The Respondent then advanced the following proposed interpretation of Section 38A:

‘If the determination of the amount of weekly payments of compensation payable to a worker with highest needs in accordance with this subdivision results in an amount that is less than $788.32, the amount [of a worker’s combined weekly compensation payments, non-pecuniary benefits and earnings or deemed earnings] is to be treated as $788.32.’3

President Keating noted that the Minister’s second reading speech could not be reconciled with the language of Section 38A as it stood because the Minister had stated:

‘...the bill will ensure the workers with the highest needs will receive a minimum amount of $788 each week, which will comprise the benefit paid for by their insurer and any post-injury earnings of the worker’.4 [Emphasis added]

President Keating also noted of the Explanatory Note to the Workers Compensation Amendment Bill 2015, which in part introduced Section 38A, where it was expressly stated that the amount under Section 38A was to mean a combined total of compensation and earnings.5

Having regard to the above, the President agreed that the interpretation of statue law must not result in illogical findings but stressed that foremost regard must be had for the ‘language in fact used’.6 It was clear, in his view, that the legislature did not adopt the early wording when the statute was ultimately enacted and, inescapably, the President found himself forced to interpret the finalised text in a literal fashion. He concluded:

‘It follows that the provision must be given its ordinary and grammatical meaning, even if it results in an outcome that may be anomalous or result in a “bonus”…’ 7

Why this case is important

President Keating dealt with Section 38A in the matter of Hee v State Transit Authority earlier this year.8 In that case, the President found that a Worker with Highest Needs who cannot establish incapacity under the provisions preceding Section 38A is not entitled to any weekly benefits under that section.

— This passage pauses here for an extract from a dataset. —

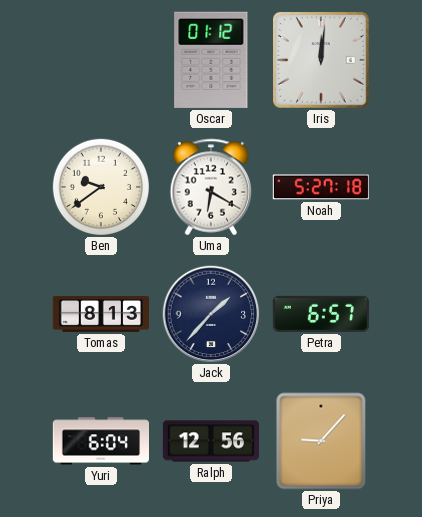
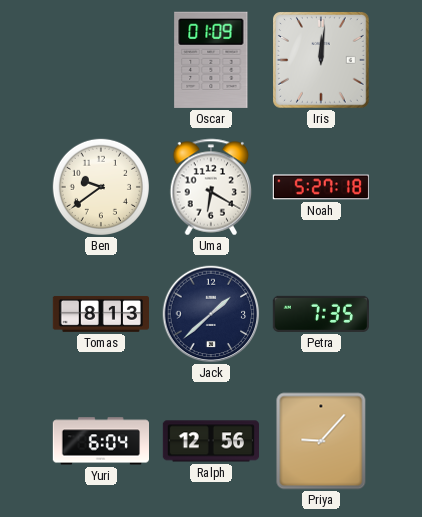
Oscar: 01:12 -> 01:09
Jack: 1:37 -> 1:38
Petra: 6:57 -> 7:35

Applying Hee and White together results in a poignant reality: If a worker with 32% WPI is able to work at a pre-injury level, then they will not be entitled to any compensation under Section 38A. If that same worker is able to work at below that pre-injury level, then they will be entitled to the whole of their actual income from employment plus the amount of $788.32 as indexed.

Is this not but the ultimate deterrent for a seriously injured worker wishing to return to their pre-injury duties?

The WCC has adopted an ‘all or nothing’ interpretation of Section 38A, despite early parliamentary sentiments that offered a more moderate approach. This decision arguably goes against the deep-rooted common law principles of 'compensation', being a legal concept that applies where there is an actual loss. Still, this outcome is inevitably the product of the open-ended wording of the amendments enacted in 2015, the confusion from which is only now becoming apparent.

The reader will be interested to know that a further appeal in Hee was heard by the Supreme Court on 15 October 2018.